I didn’t want to push that angle too much as it’s a good news story that people who who want to do a cycling holiday (but won’t cycle on main roads) now have access to two linked greenways of something like 170km in one direction.
I don’t think it’s a rehashing — because of COVID-19, I don’t think the route was ever launched. I cycled it just before the first lockdown and reviewed it in the summer when restrictions were eased, but again I don’t think there was an official launch then. I might be to blame for covering it twice but if I didn’t cover it, I’d be accused of covering only negative / critical stories.
Sorry, my comment was not meant to come across as criticising your coverage of it; far from it. And agreed, it is of course a good news story (at least partially). Maybe I should have prefaced my comment with that. My criticism is aimed at the Government and their agencies who have dragged their feet on this for years. I used to cycle the back roads from Lucan to Blanchardstown to get to work. However, the traffic “profile” has changed in the last 10 years – increased volume, too many close passes and I am older now. I simply won’t use that road any more. I’d gladly cycle the canal route though, if my hybrid bike with 700x28C tyres, my shoulders and wrists weren’t going to be in bits by the time I got to Clonsilla.
I think Fingal Co. Co. should sub divide their section of the greenway and build the section from Cope’s landing to Clonsilla or perhaps to Coolmine. This could be done while waiting to resolve issues with residents for the section from Clonsilla to Castleknock
I’ve cycled the whole route from the Shannon to the Liffey. I must finish that video.
Waterways Ireland or KildareCoCo should fix up the section from Louisa bridge to Confey they banjaxed 2 years ago, at a minimum. and really should have all the Kildare section fixed.
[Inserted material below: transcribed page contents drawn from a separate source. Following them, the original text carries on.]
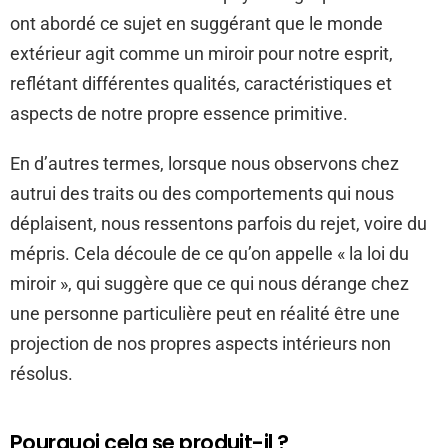
ont abordé ce sujet en suggérant que le monde
extérieur agit comme un miroir pour notre esprit,
reflétant différentes qualités, caractéristiques et
aspects de notre propre essence primitive.
En d’autres termes, lorsque nous observons chez
autrui des traits ou des comportements qui nous
déplaisent, nous ressentons parfois du rejet, voire du
mépris. Cela découle de ce qu’on appelle « la loi du
miroir », qui suggère que ce qui nous dérange chez
une personne particulière peut en réalité être une
projection de nos propres aspects intérieurs non
résolus.
Pourquoi cela se produit-il ?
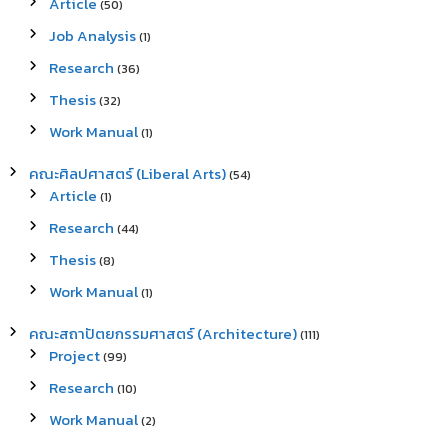
Article
(50)
Job Analysis
(1)
Research
(36)
Thesis
(32)
Work Manual
(1)
คณะศิลปศาสตร์ (Liberal Arts)
(54)
Article
(1)
Research
(44)
Thesis
(8)
Work Manual
(1)
คณะสถาปัตยกรรมศาสตร์ (Architecture)
(111)
Project
(99)
Research
(10)
Work Manual
(2)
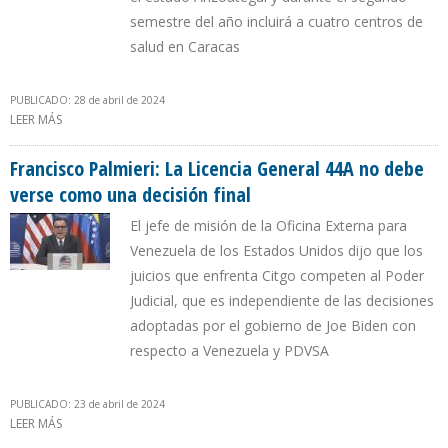
semestre del año incluirá a cuatro centros de
salud en Caracas
PUBLICADO: 28 de abril de 2024
LEER MÁS
SOBRE CHEVRON HA PROPICIADO MÁS DE 1.000 DE CIRUGÍAS DE
LABIO Y PALADAR HENDIDO DURANTE 10 AÑOS EN VENEZUELA
Francisco Palmieri: La Licencia General 44A no debe
verse como una decisión final
El jefe de misión de la Oficina Externa para
Venezuela de los Estados Unidos dijo que los
juicios que enfrenta Citgo competen al Poder
Judicial, que es independiente de las decisiones
adoptadas por el gobierno de Joe Biden con
respecto a Venezuela y PDVSA
PUBLICADO: 23 de abril de 2024
LEER MÁS
SOBRE FRANCISCO PALMIERI: LA LICENCIA GENERAL 44A NO DEBE
VERSE COMO UNA DECISIÓN FINAL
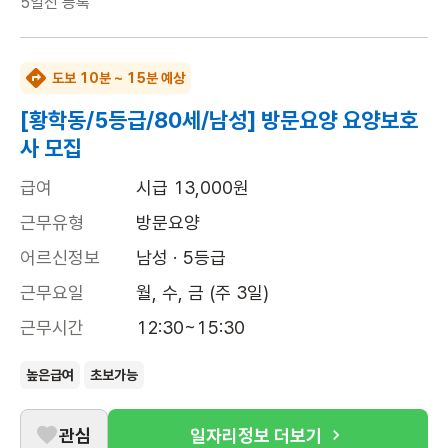
5일전
등록
도보 10분 ~ 15분 예상
[황학동/5등급/80세/남성] 방문요양 요양보호
사 모집
급여
시급 13,000원
근무유형
방문요양
어르신정보
남성 · 5등급
근무요일
월, 수, 금 (주 3일)
근무시간
12:30~15:30
높은급여
초보가능
관심
일자리정보 더보기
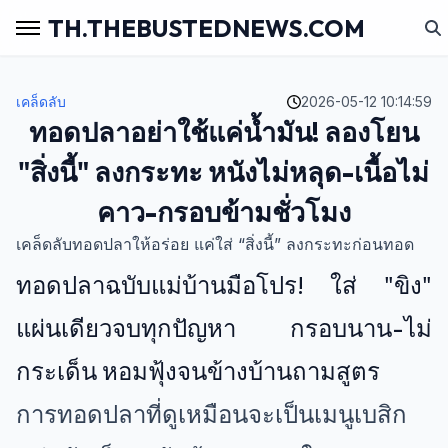
TH.THEBUSTEDNEWS.COM
เคล็ดลับ
2026-05-12 10:14:59
ทอดปลาอย่าใช้แค่น้ำมัน! ลองโยน
"สิ่งนี้" ลงกระทะ หนังไม่หลุด-เนื้อไม่
คาว-กรอบข้ามชั่วโมง
เคล็ดลับทอดปลาให้อร่อย แค่ใส่ “สิ่งนี้” ลงกระทะก่อนทอด
ทอดปลาฉบับแม่บ้านมือโปร! ใส่ "ขิง"
แผ่นเดียวจบทุกปัญหา กรอบนาน-ไม่
กระเด็น หอมฟุ้งจนข้างบ้านถามสูตร
การทอดปลาที่ดูเหมือนจะเป็นเมนูเบสิก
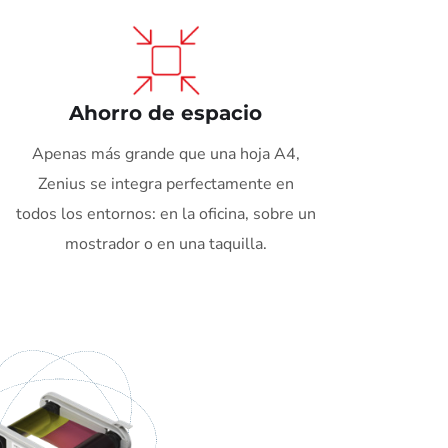
Ahorro de espacio
Apenas más grande que una hoja A4,
Zenius se integra perfectamente en
todos los entornos: en la oficina, sobre un
mostrador o en una taquilla.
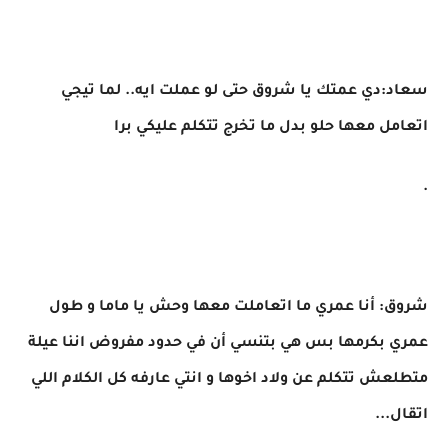
سعاد:دي عمتك يا شروق حتى لو عملت ايه.. لما تيجي
اتعامل معها حلو بدل ما تخرج تتكلم عليكي برا
.
شروق: أنا عمري ما اتعاملت معها وحش يا ماما و طول
عمري بكرمها بس هي بتنسي أن في حدود مفروض اننا عيلة
متطلعش تتكلم عن ولاد اخوها و انتي عارفه كل الكلام اللي
اتقال...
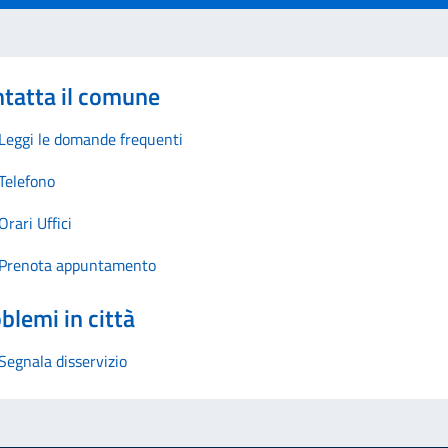
tatta il comune
Leggi le domande frequenti
Telefono
Orari Uffici
Prenota appuntamento
blemi in città
Segnala disservizio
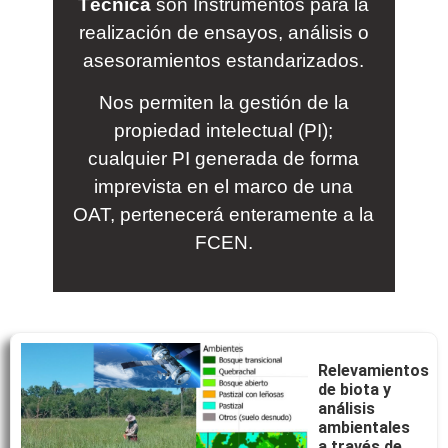
Técnica
son Instrumentos para la
realización de ensayos, análisis o
asesoramientos estandarizados.
Nos permiten la gestión de la
propiedad intelectual (PI);
cualquier PI generada de forma
imprevista en el marco de una
OAT, pertenecerá enteramente a la
FCEN.
Relevamientos
de biota y
análisis
ambientales
a través de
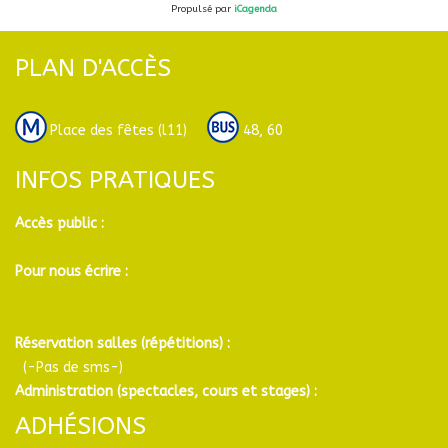
Propulsé par
iCagenda
PLAN D'ACCÈS
Place des fêtes (l11)
48, 60
INFOS PRATIQUES
Accès public :
Pour nous écrire :
Réservation salles (répétitions) :
(-Pas de sms-)
Administration (spectacles, cours et stages) :
ADHÉSIONS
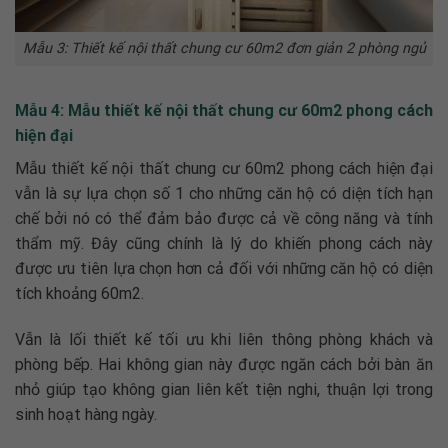
Mẫu 3: Thiết kế nội thất chung cư 60m2 đơn giản 2 phòng ngủ
Mẫu 4: Mẫu thiết kế nội thất chung cư 60m2 phong cách
hiện đại
Mẫu
thiết kế nội thất chung cư 60m2
phong cách hiện đại
vẫn là sự lựa chọn số 1 cho những căn hộ có diện tích hạn
chế bởi nó có thể đảm bảo được cả về công năng và tính
thẩm mỹ. Đây cũng chính là lý do khiến phong cách này
được ưu tiên lựa chọn hơn cả đối với những căn hộ có diện
tích khoảng 60m2.
Vẫn là lối thiết kế tối ưu khi liên thông phòng khách và
phòng bếp. Hai không gian này được ngăn cách bởi bàn ăn
nhỏ giúp tạo không gian liên kết tiện nghi, thuận lợi trong
sinh hoạt hàng ngày.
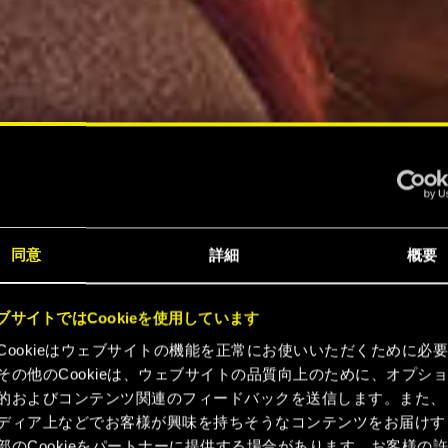
同意
詳細
概要
ブサイトではCookieを使用しています
Cookieはウェブサイトの機能を正常にお使いいただくために必
その他のCookieは、ウェブサイトの品質向上のために、オプシ
的およびコンテンツ関連のフィードバックを送信します。また、
ディア上などでお客様が興味を持ちそうなコンテンツをお届けす
部のCookieをパートナーに提供する場合があります。お客様の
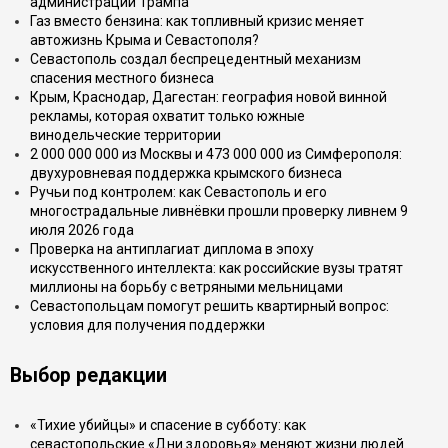
администрации Трампа
Газ вместо бензина: как топливный кризис меняет
автожизнь Крыма и Севастополя?
Севастополь создал беспрецедентный механизм
спасения местного бизнеса
Крым, Краснодар, Дагестан: география новой винной
рекламы, которая охватит только южные
винодельческие территории
2 000 000 000 из Москвы и 473 000 000 из Симферополя:
двухуровневая поддержка крымского бизнеса
Ручьи под контролем: как Севастополь и его
многострадальные ливнёвки прошли проверку ливнем 9
июля 2026 года
Проверка на антиплагиат диплома в эпоху
искусственного интеллекта: как российские вузы тратят
миллионы на борьбу с ветряными мельницами
Севастопольцам помогут решить квартирный вопрос:
условия для получения поддержки
Выбор редакции
«Тихие убийцы» и спасение в субботу: как
севастопольские «Дни здоровья» меняют жизни людей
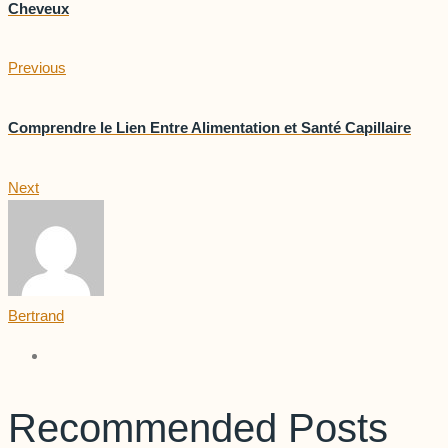
Cheveux
Previous
Comprendre le Lien Entre Alimentation et Santé Capillaire
Next
Bertrand
Recommended Posts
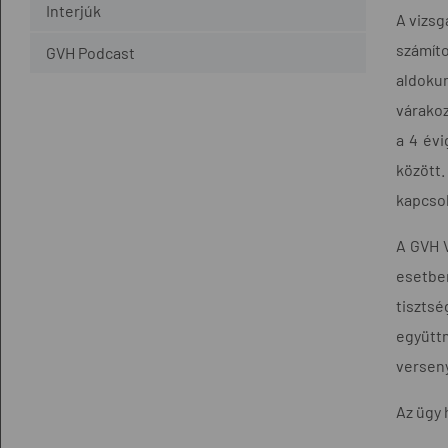
Interjúk
A vizsg
számít
GVH Podcast
aldoku
várakoz
a 4 évi
között
kapcsol
A GVH V
esetbe
tiszts
együttm
verseny
Az ügy 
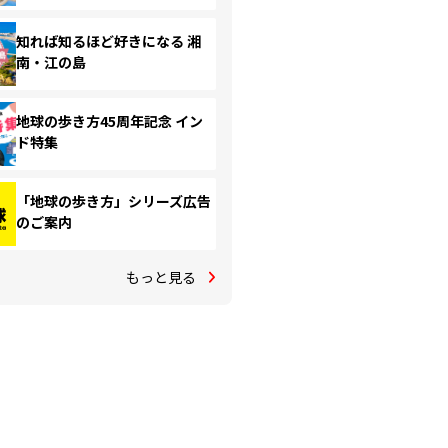
知れば知るほど好きになる 湘
南・江の島
地球の歩き方45周年記念 イン
ド特集
「地球の歩き方」シリーズ広告
のご案内
もっと見る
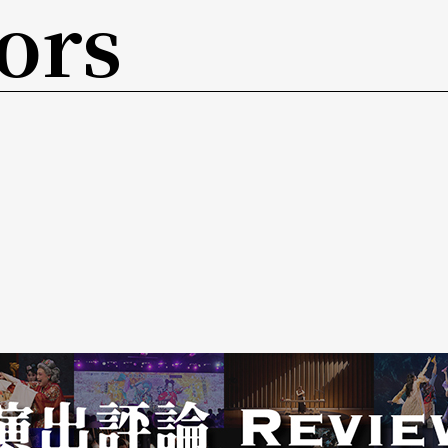
ors
顏色來命名。在台灣，就有很多狗會被叫做小黑、
隻是黃色的，所以我們叫牠們檸檬和萊姆。
找到了如何檢驗蛋是否可以孵化的資訊。那是一種
如果蛋呈現黃色，那表示它永遠也不會生出小鳥，
葉蛋的蛋一樣。但是，如果蛋的顏色呈現出不透明
大的小鳥。
顆，其他都是呈現出黃色。所以我們移走了所有黃
透明的灰色蛋放回了鳥籠，繼續等待，期望它能有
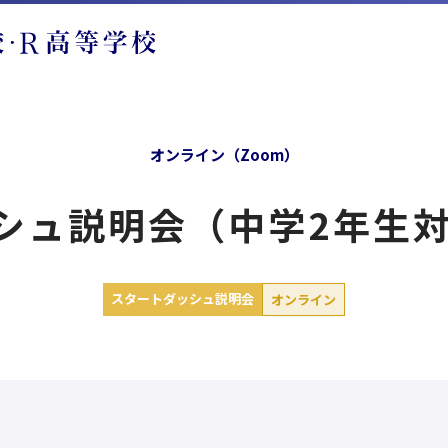
オンライン（Zoom）
ュ説明会（中学2年生対象
スタートダッシュ説明会
オンライン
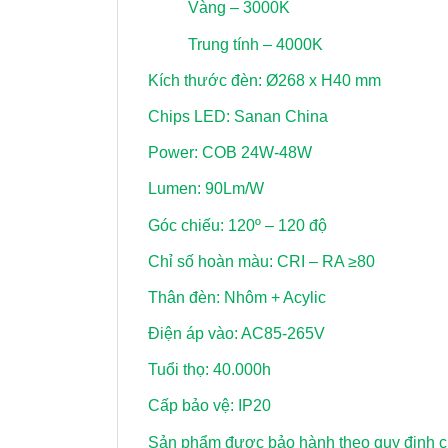
Vàng – 3000K
Trung tính – 4000K
Kích thước đèn: Ø268 x H40 mm
Chips LED: Sanan China
Power: COB 24W-48W
Lumen: 90Lm/W
Góc chiếu: 120º – 120 độ
Chỉ số hoàn màu: CRI – RA ≥80
Thân đèn: Nhôm + Acylic
Điện áp vào: AC85-265V
Tuổi thọ: 40.000h
Cấp bảo vệ: IP20
Sản phẩm được bảo hành theo quy định củ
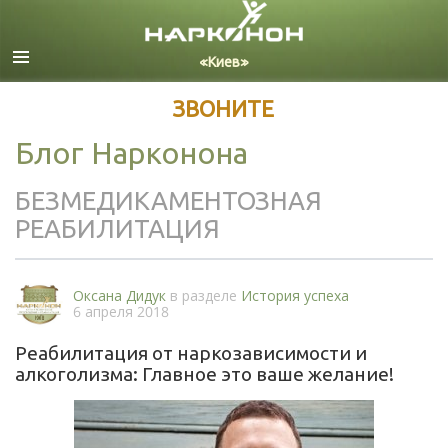
Русский
Все регионы/языки
ЗВОНИТЕ
Блог Нарконона
БЕЗМЕДИКАМЕНТОЗНАЯ
РЕАБИЛИТАЦИЯ
Оксана Дидук
в разделе
История успеха
6 апреля 2018
Реабилитация от наркозависимости и
алкоголизма: Главное это ваше желание!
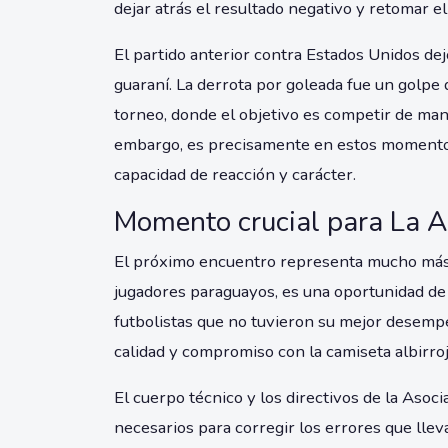
dejar atrás el resultado negativo y retomar 
El partido anterior contra Estados Unidos de
guaraní. La derrota por goleada fue un golpe
torneo, donde el objetivo es competir de man
embargo, es precisamente en estos momentos
capacidad de reacción y carácter.
Momento crucial para La Al
El próximo encuentro representa mucho más q
jugadores paraguayos, es una oportunidad de 
futbolistas que no tuvieron su mejor desempe
calidad y compromiso con la camiseta albirroj
El cuerpo técnico y los directivos de la Asoc
necesarios para corregir los errores que lleva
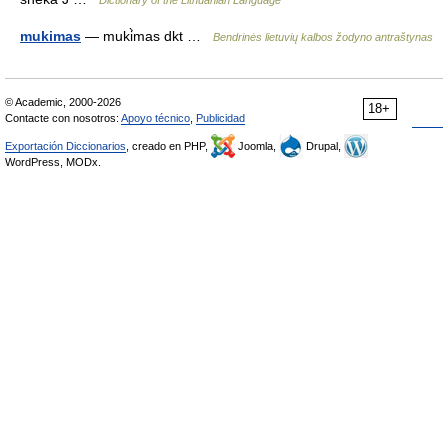
Dictionary of the Lithuanian Language
mukimas
— muki̇̀mas dkt …
Bendrinės lietuvių kalbos žodyno antraštynas
© Academic, 2000-2026
18+
Contacte con nosotros:
Apoyo técnico
,
Publicidad
Exportación Diccionarios
, creado en PHP,
Joomla,
Drupal,
WordPress, MODx.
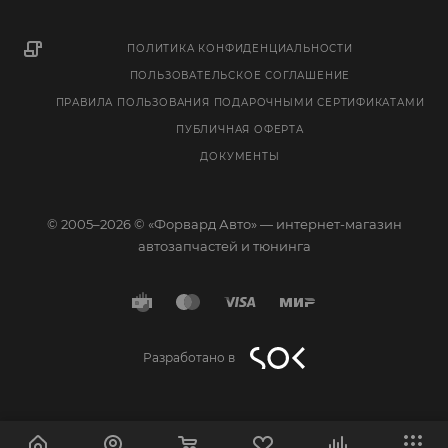
ПОЛИТИКА КОНФИДЕНЦИАЛЬНОСТИ
ПОЛЬЗОВАТЕЛЬСКОЕ СОГЛАШЕНИЕ
ПРАВИЛА ПОЛЬЗОВАНИЯ ПОДАРОЧНЫМИ СЕРТИФИКАТАМИ
ПУБЛИЧНАЯ ОФЕРТА
ДОКУМЕНТЫ
© 2005–2026 © «Форвард Авто» — интернет-магазин
автозапчастей и тюнинга
Разработано в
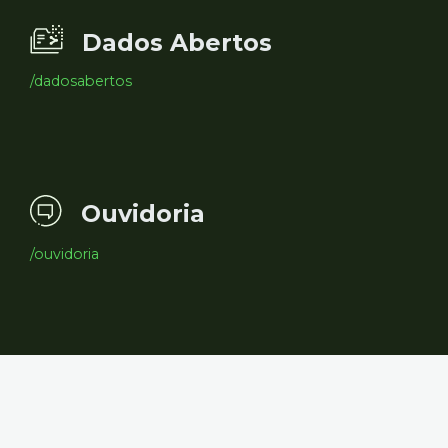
Dados Abertos
/dadosabertos
Ouvidoria
/ouvidoria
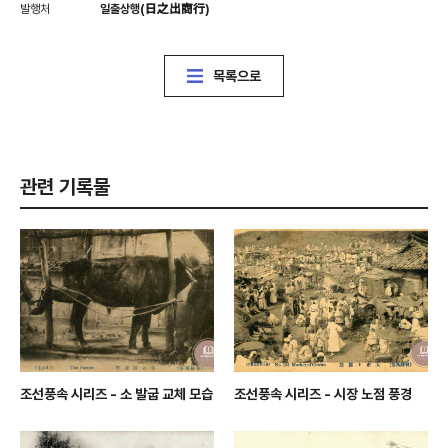
발행처
일출상행(日之出商行)
목록으로
관련 기록물
조선풍속 시리즈 - 소 발굽 교체 모습
조선풍속 시리즈 - 시장 노점 풍경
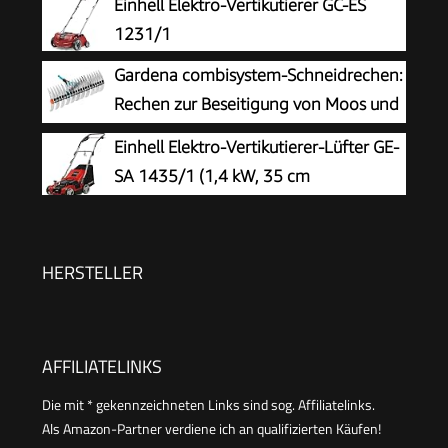
Einhell Elektro-Vertikutierer GC-ES
Messerwalze + Lüfterwalze, 3 Stufen
1231/1
Arbeitstiefe, klappbarer Führungsholm)
Gardena combisystem-Schneidrechen:
Rechen zur Beseitigung von Moos und
Rasenfilz, 35 cm Arbeitsbreite, aus
Einhell Elektro-Vertikutierer-Lüfter GE-
hochwertigem Qualitätsstahl, auch zum Rechen
SA 1435/1 (1,4 kW, 35 cm
von Unrat und Steinen geeignet (3392-20)
Arbeitsbreite, 4-stufige
Arbeitstiefeneinstellung, 28 L Fangsack)
HERSTELLER
AFFILIATELINKS
Die mit * gekennzeichneten Links sind sog. Affiliatelinks.
Als Amazon-Partner verdiene ich an qualifizierten Käufen!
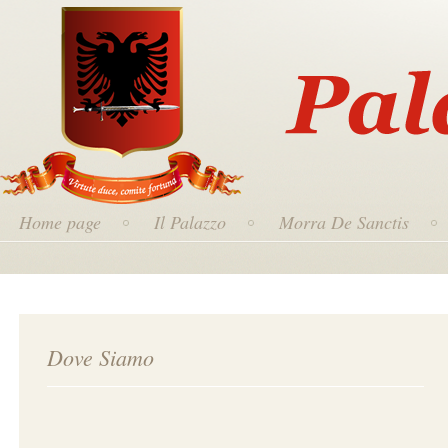
Home page
Il Palazzo
Morra De Sanctis
Dove Siamo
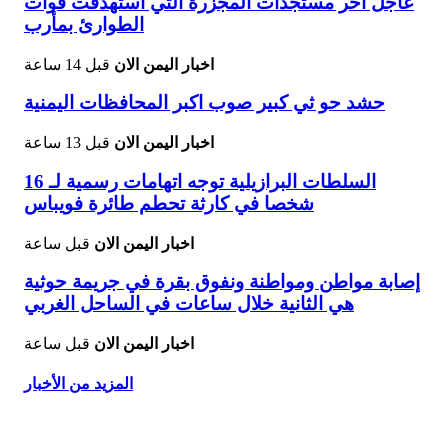
عاجل اخر مستجدات المجزرة التي استهدفت قوات
الطوارئ بمأرب
اخبار اليمن الان
قبل 14 ساعة
حشد حو ثي كبير صوب اكبر المحافظات اليمنية
اخبار اليمن الان
قبل 13 ساعة
السلطات البرازيلية توجه اتهامات رسمية لـ 16
شخصا في كارثة تحطم طائرة فويباس
اخبار اليمن الان
قبل ساعة
إصابة مواطن ومواطنة ونفوق بقرة في جريمة حوثية
هي الثانية خلال ساعات في الساحل الغربي
اخبار اليمن الان
قبل ساعة
المزيد من الأخبار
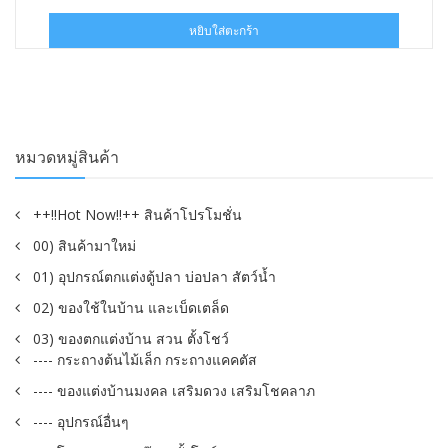
price
price
was:
is:
หยิบใส่ตะกร้า
฿160.00.
฿79.00.
หมวดหมู่สินค้า
++!!Hot Now!!++ สินค้าโปรโมชั่น
00) สินค้ามาใหม่
01) อุปกรณ์ตกแต่งตู้ปลา บ่อปลา สัตว์น้ำ
02) ของใช้ในบ้าน และเบ็ดเตล็ด
03) ของตกแต่งบ้าน สวน ตั้งโชว์
---- กระถางต้นไม้เล็ก กระถางแคคตัส
---- ของแต่งบ้านมงคล เสริมดวง เสริมโชคลาภ
---- อุปกรณ์อื่นๆ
This would allow people to safely cycle from and to Maynooth, Intel, Leixlip and avoid both the 80kmh speed limit road from Maynooth ot Intel and the large height loss/gain getting through Leixlip by road.
This is of course good news but I would agree that the focus should be on transport and connectivity before tourism and leisure.
The section from Maynooth to Porterstown Bridge does not have any technical challenges and needs to be completed as soon as possible. It would instantly open up a direct, quick and sustainable transport link between Lucan/North Kildare and Dublin 15. It is idiotic to lump it in with the more troublesome section between Porterstown and Castleknock that everyone knows will be dragged out by local resistance to the bitter end.
Also agree that Waterways made a complete mess of the bank on what used to be a beautiful section. Thought maybe they were starting to build the cycle way at the time, but it looks like they were facilitating drainage for new construction and leaving an ugly mess in their wake. I had hoped they would have cleaned it up by now, but it doesn’t sound like they have. I do wonder about the priorities of that crowd sometimes.